Into your hands I commit my spirit VII

My father was born to nurture. He takes care of people. He plans things. He's a great organizer. Sometimes he can drive a person crazy but he never drove my mom crazy. She thrived within the cocoon of his protection.

Since the day he met my mother in college, he took care of her.

My mother was the gentlest of souls. She was not physically strong. She was very sensitive to others, and quick to encourage those who she saw had been disregarded or slighted; and her own feelings were easily hurt.

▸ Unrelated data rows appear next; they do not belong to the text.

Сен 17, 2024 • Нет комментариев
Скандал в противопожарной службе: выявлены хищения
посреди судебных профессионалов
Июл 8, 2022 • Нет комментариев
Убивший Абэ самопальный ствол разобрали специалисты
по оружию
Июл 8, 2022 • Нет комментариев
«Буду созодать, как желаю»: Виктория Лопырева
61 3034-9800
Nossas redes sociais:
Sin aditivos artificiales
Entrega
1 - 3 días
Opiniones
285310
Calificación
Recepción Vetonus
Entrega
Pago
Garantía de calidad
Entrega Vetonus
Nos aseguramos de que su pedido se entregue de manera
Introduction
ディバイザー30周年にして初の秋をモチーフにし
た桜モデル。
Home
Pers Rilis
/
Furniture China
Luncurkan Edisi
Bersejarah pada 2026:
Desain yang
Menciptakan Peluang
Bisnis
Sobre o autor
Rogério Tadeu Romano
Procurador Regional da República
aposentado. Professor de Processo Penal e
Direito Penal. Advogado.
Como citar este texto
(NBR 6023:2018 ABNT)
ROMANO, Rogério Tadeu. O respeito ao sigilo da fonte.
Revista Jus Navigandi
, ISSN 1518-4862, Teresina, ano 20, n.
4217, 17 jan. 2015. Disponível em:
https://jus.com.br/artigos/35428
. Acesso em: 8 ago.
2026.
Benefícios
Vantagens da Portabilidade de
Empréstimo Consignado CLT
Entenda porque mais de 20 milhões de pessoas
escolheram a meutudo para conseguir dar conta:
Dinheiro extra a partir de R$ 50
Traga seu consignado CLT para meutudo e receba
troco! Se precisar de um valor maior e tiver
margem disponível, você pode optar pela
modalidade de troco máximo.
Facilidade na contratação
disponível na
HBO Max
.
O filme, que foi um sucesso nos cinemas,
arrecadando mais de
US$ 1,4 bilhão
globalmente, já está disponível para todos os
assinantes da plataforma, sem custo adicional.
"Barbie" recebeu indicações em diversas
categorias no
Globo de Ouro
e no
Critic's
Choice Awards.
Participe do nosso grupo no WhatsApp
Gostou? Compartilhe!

She was raised on a hard scrabble farm in Iowa; the middle of seven children and each of her siblings had strong drive and strong personalities.

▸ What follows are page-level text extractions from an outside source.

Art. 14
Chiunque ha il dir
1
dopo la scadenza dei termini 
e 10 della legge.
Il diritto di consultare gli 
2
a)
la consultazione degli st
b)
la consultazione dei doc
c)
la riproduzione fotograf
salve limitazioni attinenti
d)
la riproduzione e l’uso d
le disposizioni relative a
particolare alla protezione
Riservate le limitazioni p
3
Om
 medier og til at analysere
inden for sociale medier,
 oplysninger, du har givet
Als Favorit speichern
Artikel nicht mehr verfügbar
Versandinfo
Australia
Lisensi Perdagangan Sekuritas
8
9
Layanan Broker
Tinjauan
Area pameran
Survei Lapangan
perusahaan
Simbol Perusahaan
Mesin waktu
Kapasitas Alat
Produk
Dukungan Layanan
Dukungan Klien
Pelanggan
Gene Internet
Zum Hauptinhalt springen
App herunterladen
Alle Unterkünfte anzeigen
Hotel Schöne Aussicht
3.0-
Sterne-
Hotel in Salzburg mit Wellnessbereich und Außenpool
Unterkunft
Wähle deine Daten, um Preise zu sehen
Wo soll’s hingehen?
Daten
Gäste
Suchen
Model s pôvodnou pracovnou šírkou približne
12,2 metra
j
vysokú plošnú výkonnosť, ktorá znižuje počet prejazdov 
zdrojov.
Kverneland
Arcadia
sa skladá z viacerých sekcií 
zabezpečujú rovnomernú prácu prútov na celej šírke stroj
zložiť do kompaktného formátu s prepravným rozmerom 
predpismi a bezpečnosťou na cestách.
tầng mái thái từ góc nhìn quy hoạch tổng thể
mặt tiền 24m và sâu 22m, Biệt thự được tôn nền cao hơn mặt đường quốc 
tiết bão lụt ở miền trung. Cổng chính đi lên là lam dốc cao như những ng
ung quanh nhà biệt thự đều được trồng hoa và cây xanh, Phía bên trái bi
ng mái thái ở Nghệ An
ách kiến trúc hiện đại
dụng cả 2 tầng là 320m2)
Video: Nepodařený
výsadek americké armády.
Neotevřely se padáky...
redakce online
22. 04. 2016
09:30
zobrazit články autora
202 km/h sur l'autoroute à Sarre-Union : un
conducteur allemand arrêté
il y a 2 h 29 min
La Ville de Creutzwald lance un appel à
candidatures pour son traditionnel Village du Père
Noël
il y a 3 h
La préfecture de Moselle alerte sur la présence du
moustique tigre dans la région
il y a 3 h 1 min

On their first date, my father asked her to marry him. Several weeks later she told him, "yes."

"Yes?" asked my father.

"That's my answer to the question you asked me," she told him. He wondered what question that was, and then he joyfully remembered.

My mother needed someone to take care of her and my father took very good care of her until she died two weeks ago.

"Into your hands," the Son said to the Father, "I commit my spirit."

Just like my mother, just like the Son, I gratefully accept the strong hands of the Shepherd/Father whose nature it is to protect and to nurture.

Saturday, September 20, 2014

Into your hands I commit my spirit VI

When our Lord Jesus died it was such a physical death--all the blood, the nakedness, the mob milling about.

When our Lord rose from the dead, again, it was such a physical resurrection--His body was removed from grave clothes and though His body could go through locked doors, it could be touched and it could digest food. 

When Jesus said, "Into your hands I commit my spirit," even the word spirit makes us think of the body, for the word for spirit could be translated as breath--as in "Let all that has breath (a living body) praise the Lord"

At times it seems there is such a dichotomy between the spirit and the body in Scripture. This dichotomy is the very essence of the Greek philosophers which has pervaded Western thinking to this present day.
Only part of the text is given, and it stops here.